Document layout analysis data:
##############################

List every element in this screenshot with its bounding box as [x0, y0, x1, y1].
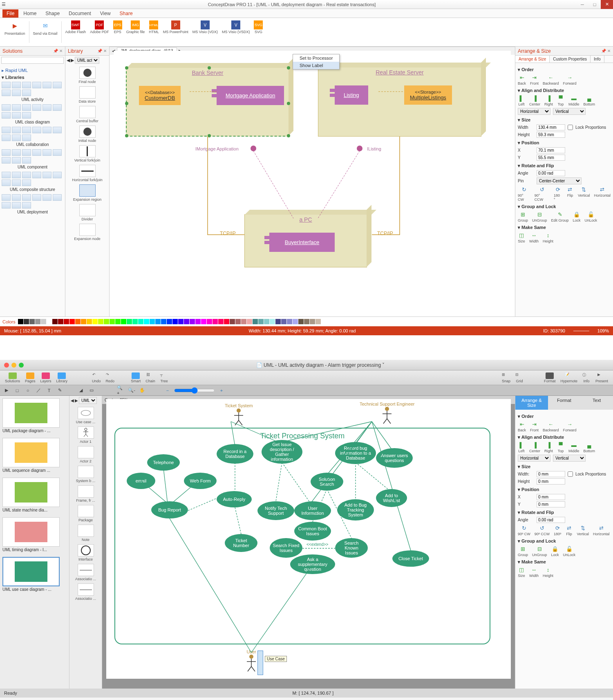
menu-view[interactable]: View: [96, 9, 115, 18]
tb-chain[interactable]: ⛓Chain: [144, 372, 157, 384]
lib2-actor1[interactable]: Actor 1: [71, 426, 100, 444]
zoomout-tool[interactable]: 🔍-: [128, 386, 136, 395]
artifact-customerdb[interactable]: <<Database>> CustomerDB: [139, 86, 181, 105]
visio-vsdx-button[interactable]: VMS Visio (VSDX): [221, 20, 251, 45]
ppt-button[interactable]: PMS PowerPoint: [162, 20, 190, 45]
angle-input[interactable]: [537, 170, 565, 176]
flip-h[interactable]: ⇄Horizontal: [594, 186, 611, 202]
lib-expansion-node[interactable]: Expansion node: [67, 224, 107, 241]
align-center[interactable]: ▐Center: [529, 95, 540, 106]
rot-180[interactable]: ⟳180 °: [554, 186, 562, 202]
uc-solution[interactable]: Solution Search: [311, 473, 343, 491]
color-swatch[interactable]: [98, 319, 103, 324]
color-swatch[interactable]: [58, 319, 63, 324]
zoom-slider[interactable]: [174, 387, 215, 394]
uc-bugreport[interactable]: Bug Report: [151, 501, 188, 518]
height-input-2[interactable]: [537, 478, 565, 485]
color-swatch[interactable]: [161, 319, 166, 324]
tb-library[interactable]: Library: [55, 372, 69, 384]
lib-final-node[interactable]: Final node: [67, 67, 107, 84]
sol-sequence[interactable]: UML sequence diagram ...: [2, 438, 67, 473]
color-swatch[interactable]: [264, 319, 269, 324]
tb-format[interactable]: Format: [542, 372, 557, 384]
flash-button[interactable]: SWFAdobe Flash: [64, 20, 87, 45]
menu-home[interactable]: Home: [19, 9, 40, 18]
same-height[interactable]: ↕Height: [543, 232, 553, 243]
solution-category[interactable]: ▸ Rapid UML: [2, 68, 63, 73]
lib-vfork[interactable]: Vertical fork/join: [67, 145, 107, 162]
lib-expansion[interactable]: Expansion region: [67, 184, 107, 202]
color-swatch[interactable]: [110, 319, 115, 324]
close-button[interactable]: ✕: [601, 0, 613, 9]
color-swatch[interactable]: [47, 319, 52, 324]
same-width[interactable]: ↔Width: [529, 232, 539, 243]
color-swatch[interactable]: [69, 319, 75, 324]
lib2-system[interactable]: System b ...: [71, 466, 100, 483]
zoom-level[interactable]: 109%: [597, 328, 609, 333]
tb-undo[interactable]: ↶Undo: [90, 372, 103, 384]
color-swatch[interactable]: [92, 319, 98, 324]
color-swatch[interactable]: [104, 319, 109, 324]
color-swatch[interactable]: [150, 319, 155, 324]
canvas[interactable]: Bank Server <<Database>> CustomerDB Mort…: [114, 51, 511, 304]
canvas-area-2[interactable]: Ticket System Technical Support Engineer…: [102, 396, 515, 689]
color-swatch[interactable]: [315, 319, 321, 324]
color-swatches[interactable]: /*colors rendered below*/: [18, 319, 613, 324]
color-swatch[interactable]: [144, 319, 149, 324]
color-swatch[interactable]: [132, 319, 138, 324]
tb-solutions[interactable]: Solutions: [3, 372, 22, 384]
uc-answer[interactable]: Answer users questions: [376, 448, 413, 468]
uc-recordbug[interactable]: Record bug information to a Database: [335, 442, 376, 464]
mac-zoom-button[interactable]: [19, 363, 24, 368]
tb-smart[interactable]: Smart: [129, 372, 142, 384]
color-swatch[interactable]: [201, 319, 206, 324]
flip-v[interactable]: ⇅Vertical: [578, 186, 590, 202]
uc-common[interactable]: Common Boot Issues: [294, 522, 331, 541]
graphic-button[interactable]: IMGGraphic file: [125, 20, 146, 45]
lib2-note[interactable]: Note: [71, 525, 100, 542]
svg-button[interactable]: SVGSVG: [253, 20, 264, 45]
uc-userinfo[interactable]: User Information: [294, 501, 331, 520]
color-swatch[interactable]: [87, 319, 92, 324]
color-swatch[interactable]: [127, 319, 132, 324]
lib2-interface[interactable]: Interface: [71, 544, 100, 561]
editgroup-btn[interactable]: ✎Edit Group: [551, 211, 569, 222]
align-middle[interactable]: ▬Middle: [568, 95, 579, 106]
lib-divider[interactable]: Divider: [67, 204, 107, 221]
tb-redo[interactable]: ↷Redo: [104, 372, 116, 384]
uc-wishlist[interactable]: Add to WishList: [376, 489, 407, 507]
menu-file[interactable]: File: [2, 9, 18, 18]
color-swatch[interactable]: [24, 319, 29, 324]
lib-fwd-icon[interactable]: ▶: [71, 58, 74, 63]
width-input-2[interactable]: [537, 471, 565, 477]
color-swatch[interactable]: [247, 319, 252, 324]
tb-tree[interactable]: ┬Tree: [159, 372, 170, 384]
tab-arrange-2[interactable]: Arrange & Size: [515, 396, 548, 410]
stroke-tool[interactable]: ▭: [87, 386, 96, 395]
color-swatch[interactable]: [224, 319, 229, 324]
color-swatch[interactable]: [155, 319, 161, 324]
dist-horiz[interactable]: Horizontal: [518, 108, 550, 115]
ctx-set-processor[interactable]: Set to Processor: [293, 54, 339, 62]
uc-notify[interactable]: Notify Tech Support: [257, 501, 294, 520]
color-swatch[interactable]: [178, 319, 183, 324]
lock-prop-2[interactable]: [568, 471, 573, 477]
interface-imortgage[interactable]: [251, 146, 256, 151]
y-input[interactable]: [537, 155, 565, 161]
color-swatch[interactable]: [258, 319, 264, 324]
actor-ticket-system[interactable]: Ticket System: [225, 403, 253, 426]
eps-button[interactable]: EPSEPS: [112, 20, 123, 45]
color-swatch[interactable]: [281, 319, 286, 324]
order-forward[interactable]: →Forward: [563, 74, 577, 85]
line-tool[interactable]: ／: [34, 386, 43, 395]
dist-vert[interactable]: Vertical: [553, 108, 586, 115]
uc-known[interactable]: Search Known Issues: [335, 538, 368, 558]
uc-ask[interactable]: Ask a supplementary question: [290, 554, 335, 574]
lib2-package[interactable]: Package: [71, 505, 100, 522]
color-swatch[interactable]: [230, 319, 235, 324]
color-swatch[interactable]: [18, 319, 23, 324]
color-swatch[interactable]: [235, 319, 241, 324]
color-swatch[interactable]: [287, 319, 292, 324]
tb-grid[interactable]: ⊟Grid: [514, 372, 525, 384]
sol-usecase[interactable]: UML use case diagram - ...: [2, 557, 67, 592]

##############################

In the answer, the entries must appear exactly as above, without the images.

■ **Exercise answer**
List every element in this screenshot with its bounding box as [x0, y0, x1, y1].
menu-view[interactable]: View: [96, 9, 115, 18]
tb-chain[interactable]: ⛓Chain: [144, 372, 157, 384]
lib2-actor1[interactable]: Actor 1: [71, 426, 100, 444]
zoomout-tool[interactable]: 🔍-: [128, 386, 136, 395]
artifact-customerdb[interactable]: <<Database>> CustomerDB: [139, 86, 181, 105]
visio-vsdx-button[interactable]: VMS Visio (VSDX): [221, 20, 251, 45]
ppt-button[interactable]: PMS PowerPoint: [162, 20, 190, 45]
angle-input[interactable]: [537, 170, 565, 176]
flip-h[interactable]: ⇄Horizontal: [594, 186, 611, 202]
lib-expansion-node[interactable]: Expansion node: [67, 224, 107, 241]
align-center[interactable]: ▐Center: [529, 95, 540, 106]
rot-180[interactable]: ⟳180 °: [554, 186, 562, 202]
uc-solution[interactable]: Solution Search: [311, 473, 343, 491]
color-swatch[interactable]: [98, 319, 103, 324]
color-swatch[interactable]: [58, 319, 63, 324]
zoom-slider[interactable]: [174, 387, 215, 394]
uc-bugreport[interactable]: Bug Report: [151, 501, 188, 518]
height-input-2[interactable]: [537, 478, 565, 485]
color-swatch[interactable]: [161, 319, 166, 324]
tb-library[interactable]: Library: [55, 372, 69, 384]
lib-final-node[interactable]: Final node: [67, 67, 107, 84]
sol-sequence[interactable]: UML sequence diagram ...: [2, 438, 67, 473]
color-swatch[interactable]: [264, 319, 269, 324]
tb-format[interactable]: Format: [542, 372, 557, 384]
flash-button[interactable]: SWFAdobe Flash: [64, 20, 87, 45]
menu-home[interactable]: Home: [19, 9, 40, 18]
same-height[interactable]: ↕Height: [543, 232, 553, 243]
solution-category[interactable]: ▸ Rapid UML: [2, 68, 63, 73]
lib-vfork[interactable]: Vertical fork/join: [67, 145, 107, 162]
lib-expansion[interactable]: Expansion region: [67, 184, 107, 202]
color-swatch[interactable]: [110, 319, 115, 324]
close-button[interactable]: ✕: [601, 0, 613, 9]
color-swatch[interactable]: [47, 319, 52, 324]
same-width[interactable]: ↔Width: [529, 232, 539, 243]
color-swatch[interactable]: [69, 319, 75, 324]
lib2-system[interactable]: System b ...: [71, 466, 100, 483]
zoom-level[interactable]: 109%: [597, 328, 609, 333]
tb-undo[interactable]: ↶Undo: [90, 372, 103, 384]
color-swatch[interactable]: [92, 319, 98, 324]
color-swatch[interactable]: [104, 319, 109, 324]
color-swatch[interactable]: [150, 319, 155, 324]
canvas[interactable]: Bank Server <<Database>> CustomerDB Mort…: [114, 51, 511, 304]
canvas-area-2[interactable]: Ticket System Technical Support Engineer…: [102, 396, 515, 689]
color-swatch[interactable]: [315, 319, 321, 324]
color-swatches[interactable]: /*colors rendered below*/: [18, 319, 613, 324]
color-swatch[interactable]: [144, 319, 149, 324]
color-swatch[interactable]: [132, 319, 138, 324]
tb-solutions[interactable]: Solutions: [3, 372, 22, 384]
uc-answer[interactable]: Answer users questions: [376, 448, 413, 468]
uc-recordbug[interactable]: Record bug information to a Database: [335, 442, 376, 464]
mac-zoom-button[interactable]: [19, 363, 24, 368]
tb-smart[interactable]: Smart: [129, 372, 142, 384]
color-swatch[interactable]: [201, 319, 206, 324]
flip-v[interactable]: ⇅Vertical: [578, 186, 590, 202]
uc-common[interactable]: Common Boot Issues: [294, 522, 331, 541]
graphic-button[interactable]: IMGGraphic file: [125, 20, 146, 45]
lib2-note[interactable]: Note: [71, 525, 100, 542]
svg-button[interactable]: SVGSVG: [253, 20, 264, 45]
uc-userinfo[interactable]: User Information: [294, 501, 331, 520]
color-swatch[interactable]: [87, 319, 92, 324]
color-swatch[interactable]: [127, 319, 132, 324]
lib2-interface[interactable]: Interface: [71, 544, 100, 561]
editgroup-btn[interactable]: ✎Edit Group: [551, 211, 569, 222]
align-middle[interactable]: ▬Middle: [568, 95, 579, 106]
lib-divider[interactable]: Divider: [67, 204, 107, 221]
tb-redo[interactable]: ↷Redo: [104, 372, 116, 384]
uc-wishlist[interactable]: Add to WishList: [376, 489, 407, 507]
menu-file[interactable]: File: [2, 9, 18, 18]
color-swatch[interactable]: [24, 319, 29, 324]
lib-fwd-icon[interactable]: ▶: [71, 58, 74, 63]
width-input-2[interactable]: [537, 471, 565, 477]
color-swatch[interactable]: [247, 319, 252, 324]
tb-tree[interactable]: ┬Tree: [159, 372, 170, 384]
tab-arrange-2[interactable]: Arrange & Size: [515, 396, 548, 410]
stroke-tool[interactable]: ▭: [87, 386, 96, 395]
color-swatch[interactable]: [224, 319, 229, 324]
color-swatch[interactable]: [155, 319, 161, 324]
dist-horiz[interactable]: Horizontal: [518, 108, 550, 115]
ctx-set-processor[interactable]: Set to Processor: [293, 54, 339, 62]
uc-notify[interactable]: Notify Tech Support: [257, 501, 294, 520]
color-swatch[interactable]: [178, 319, 183, 324]
lock-prop-2[interactable]: [568, 471, 573, 477]
interface-imortgage[interactable]: [251, 146, 256, 151]
y-input[interactable]: [537, 155, 565, 161]
color-swatch[interactable]: [258, 319, 264, 324]
actor-ticket-system[interactable]: Ticket System: [225, 403, 253, 426]
eps-button[interactable]: EPSEPS: [112, 20, 123, 45]
color-swatch[interactable]: [281, 319, 286, 324]
order-forward[interactable]: →Forward: [563, 74, 577, 85]
line-tool[interactable]: ／: [34, 386, 43, 395]
dist-vert[interactable]: Vertical: [553, 108, 586, 115]
uc-known[interactable]: Search Known Issues: [335, 538, 368, 558]
uc-ask[interactable]: Ask a supplementary question: [290, 554, 335, 574]
lib2-package[interactable]: Package: [71, 505, 100, 522]
color-swatch[interactable]: [230, 319, 235, 324]
color-swatch[interactable]: [18, 319, 23, 324]
color-swatch[interactable]: [235, 319, 241, 324]
color-swatch[interactable]: [287, 319, 292, 324]
tb-grid[interactable]: ⊟Grid: [514, 372, 525, 384]
sol-usecase[interactable]: UML use case diagram - ...: [2, 557, 67, 592]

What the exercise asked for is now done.